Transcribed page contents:
================
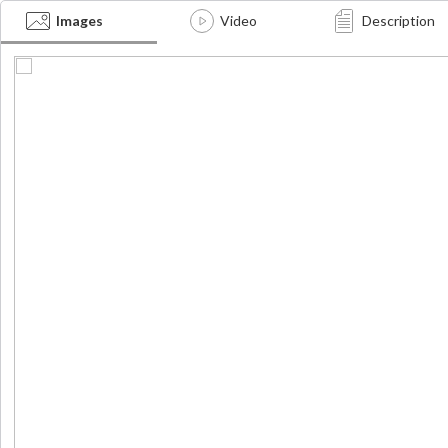
ei
Images
Video
Description
nd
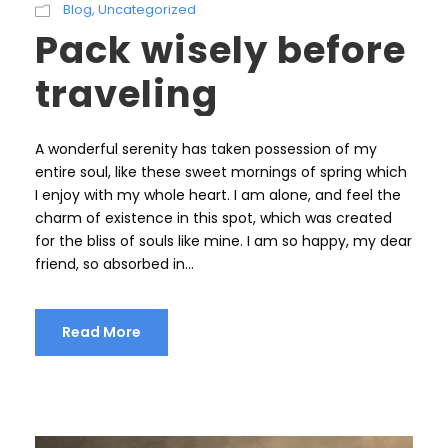
Blog
,
Uncategorized
Pack wisely before
traveling
A wonderful serenity has taken possession of my
entire soul, like these sweet mornings of spring which
I enjoy with my whole heart. I am alone, and feel the
charm of existence in this spot, which was created
for the bliss of souls like mine. I am so happy, my dear
friend, so absorbed in...
Read More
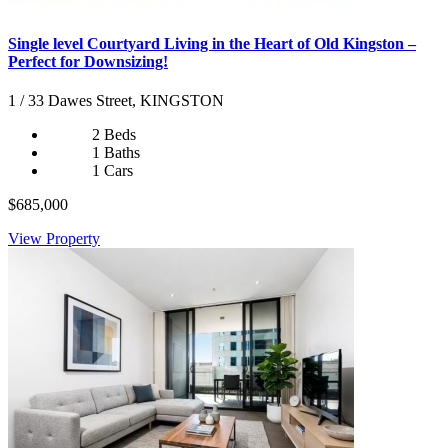
Single level Courtyard Living in the Heart of Old Kingston –
Perfect for Downsizing!
1 / 33 Dawes Street, KINGSTON
2 Beds
1 Baths
1 Cars
$685,000
View Property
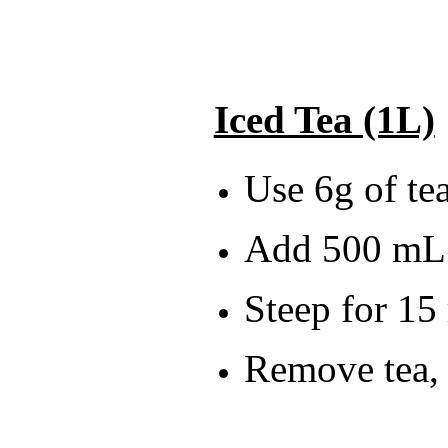
Iced Tea (1L)
Use 6g of tea
Add 500 mL 
Steep for 15
Remove tea, 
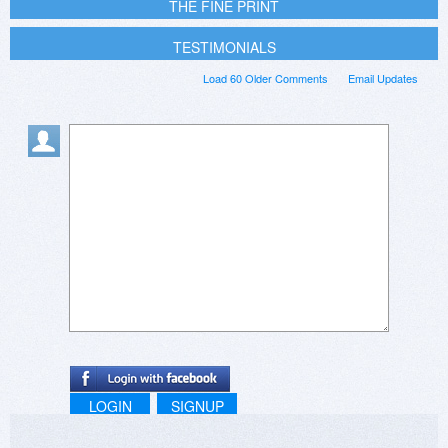
THE FINE PRINT
TESTIMONIALS
Load 60 Older Comments
Email Updates
LOGIN
SIGNUP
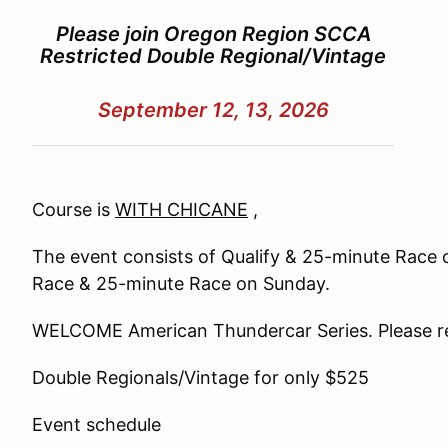
Please join Oregon Region SCCA
Restricted Double Regional/Vintage
September 12, 13, 2026
Course is
WITH CHICANE
,
The event consists of Qualify & 25-minute Race
Race & 25-minute Race on Sunday.
WELCOME American Thundercar Series. Please reg
Double Regionals/Vintage for only $525
Event
schedule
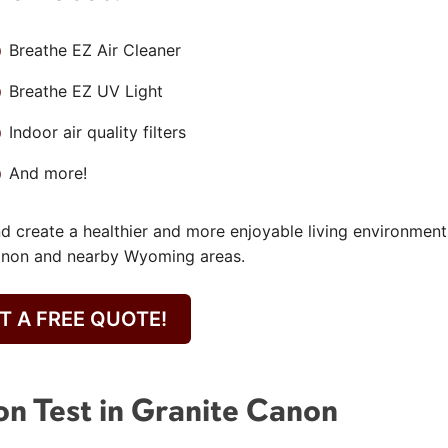
Breathe EZ Air Cleaner
Breathe EZ UV Light
Indoor air quality filters
And more!
nd create a healthier and more enjoyable living environment
Canon and nearby Wyoming areas.
T A FREE QUOTE!
on Test in Granite Canon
================
EXERCISE DETAILS
For each line in the data that contains the string "Breathe", give a copy of that line.

TASK ANSWER
Breathe EZ Air Cleaner
Breathe EZ UV Light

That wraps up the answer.